> WHAT NEEDS TO BE DONE
Report back every line below that carries the word "give".

> DATA FOR REVIEW
>>>>

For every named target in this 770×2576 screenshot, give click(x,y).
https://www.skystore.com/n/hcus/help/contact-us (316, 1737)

<<<<
>>>>

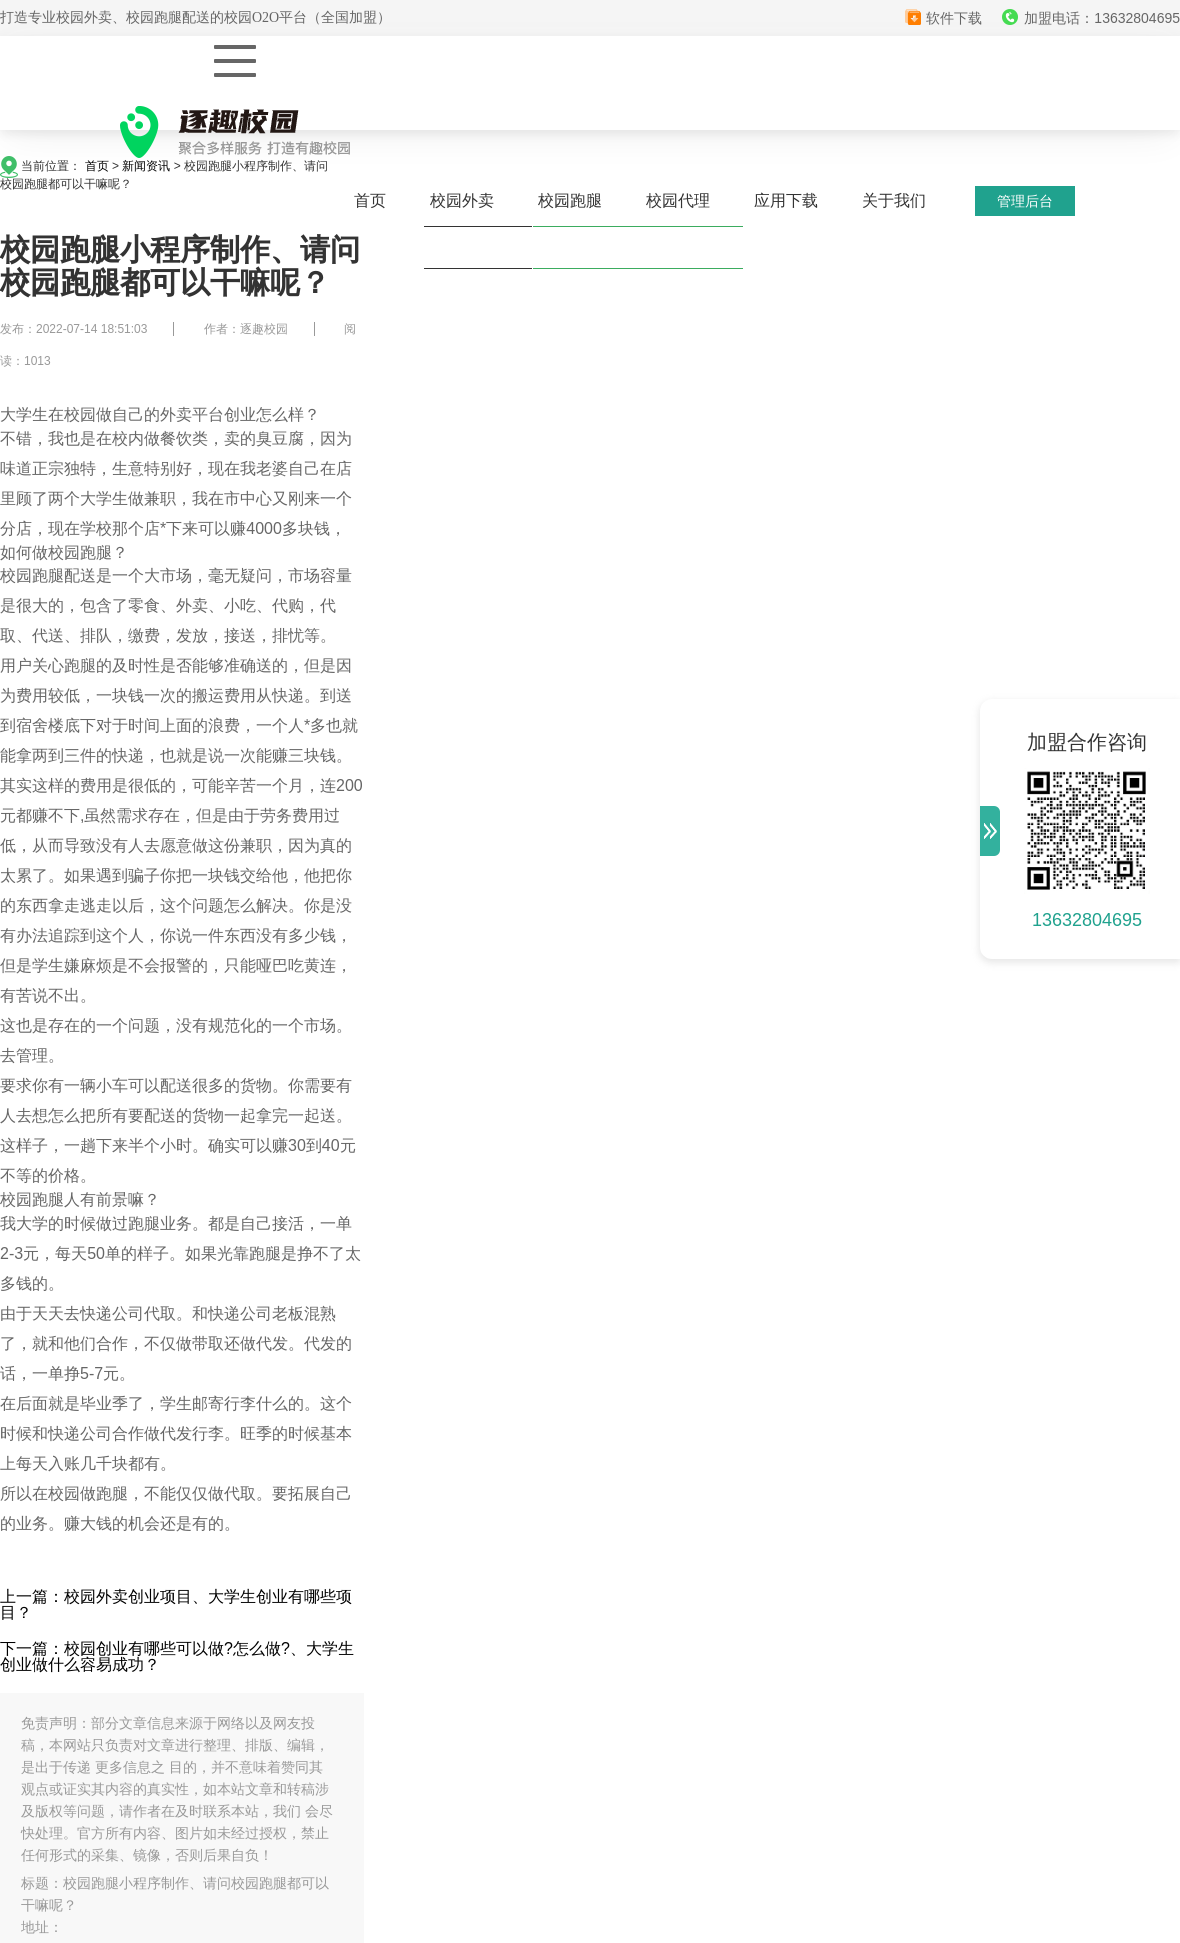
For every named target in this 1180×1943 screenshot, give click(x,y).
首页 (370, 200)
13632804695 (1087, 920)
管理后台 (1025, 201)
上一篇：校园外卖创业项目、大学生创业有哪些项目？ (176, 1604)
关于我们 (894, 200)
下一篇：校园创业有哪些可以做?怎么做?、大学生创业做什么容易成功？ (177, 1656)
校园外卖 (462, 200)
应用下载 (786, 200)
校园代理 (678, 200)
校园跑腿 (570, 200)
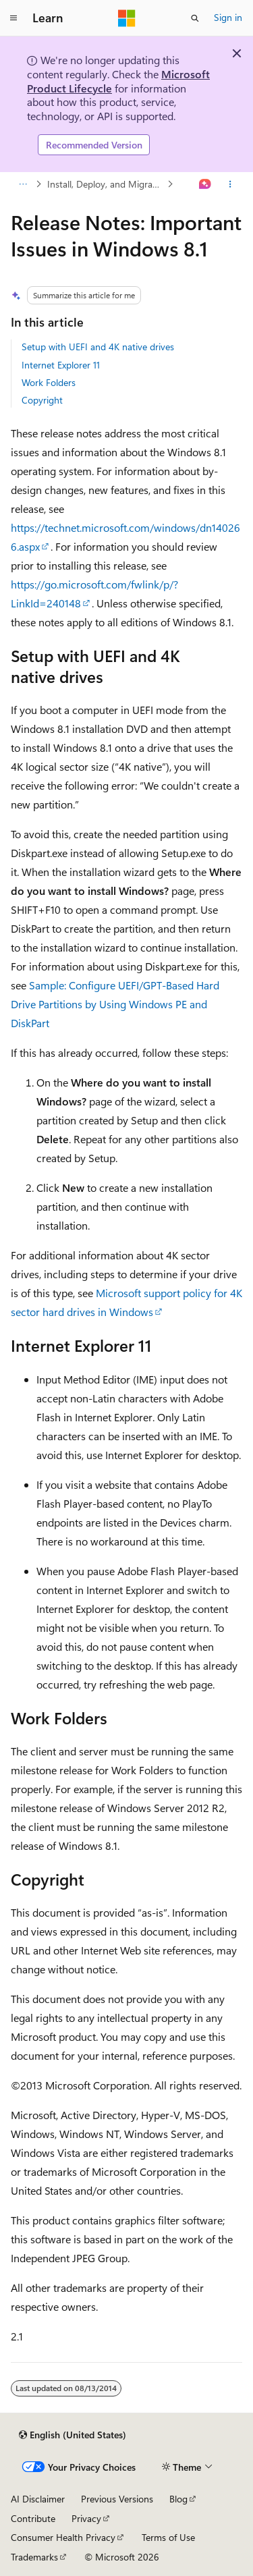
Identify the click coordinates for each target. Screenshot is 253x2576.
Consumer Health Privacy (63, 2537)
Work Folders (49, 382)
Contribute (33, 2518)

<<<<
>>>>

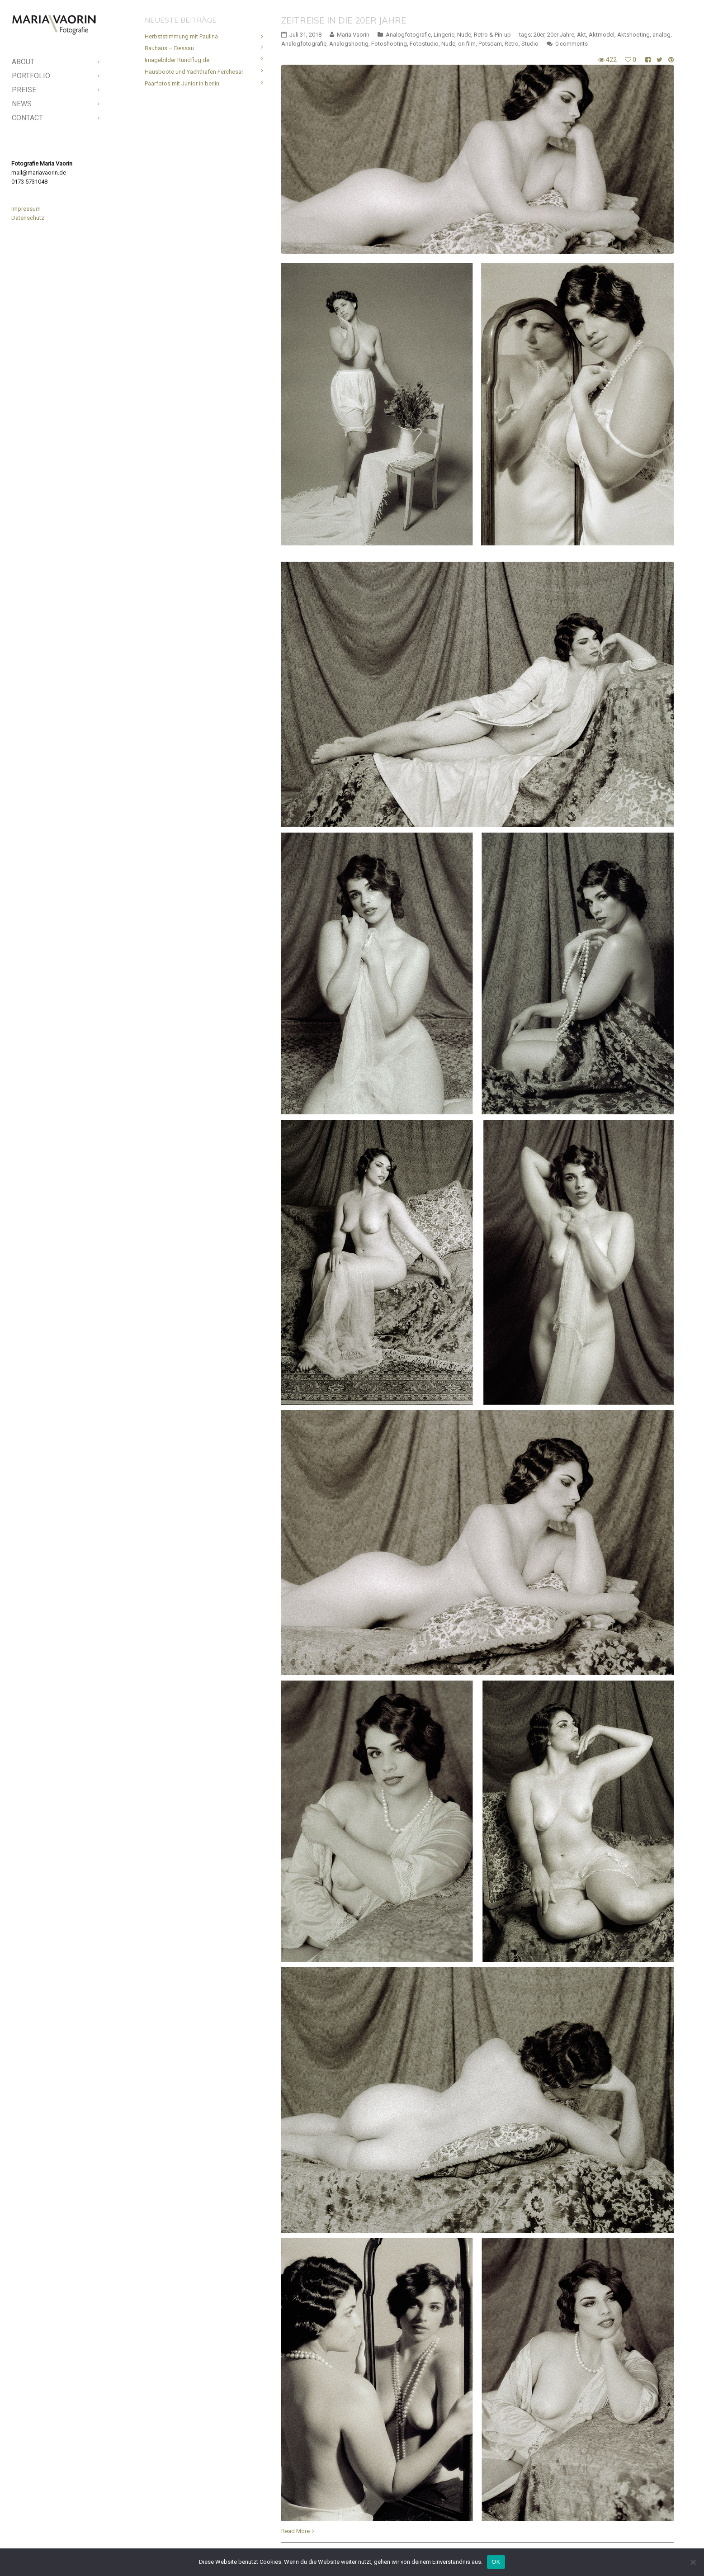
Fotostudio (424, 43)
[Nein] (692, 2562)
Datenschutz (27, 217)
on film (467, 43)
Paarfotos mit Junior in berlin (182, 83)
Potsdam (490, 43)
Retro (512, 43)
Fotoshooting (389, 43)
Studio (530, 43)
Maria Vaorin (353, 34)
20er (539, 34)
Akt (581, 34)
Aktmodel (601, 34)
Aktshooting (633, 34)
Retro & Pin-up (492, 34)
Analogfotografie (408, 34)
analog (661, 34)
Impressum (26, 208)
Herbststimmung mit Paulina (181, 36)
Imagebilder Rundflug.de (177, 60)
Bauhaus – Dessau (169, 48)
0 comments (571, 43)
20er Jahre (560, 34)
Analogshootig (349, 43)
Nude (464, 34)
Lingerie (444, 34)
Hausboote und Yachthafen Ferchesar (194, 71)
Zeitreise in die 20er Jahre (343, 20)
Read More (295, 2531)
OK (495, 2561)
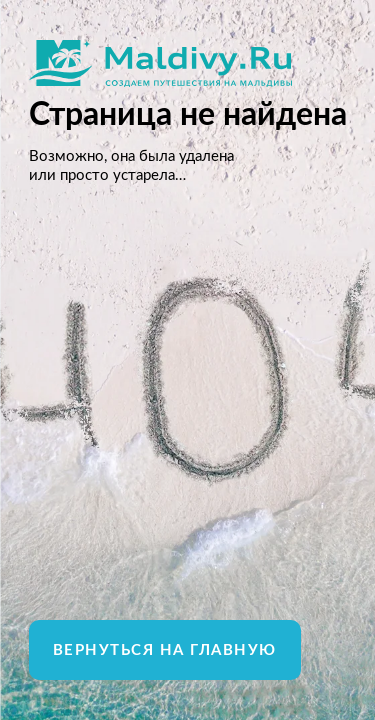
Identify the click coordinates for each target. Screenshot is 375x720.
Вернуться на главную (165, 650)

<<<<

> YOUR RESPONSE
For every named target in this 770×2576 screenshot, give click(x,y).
For every named target in this 1180×1943 screenshot, give click(x,y).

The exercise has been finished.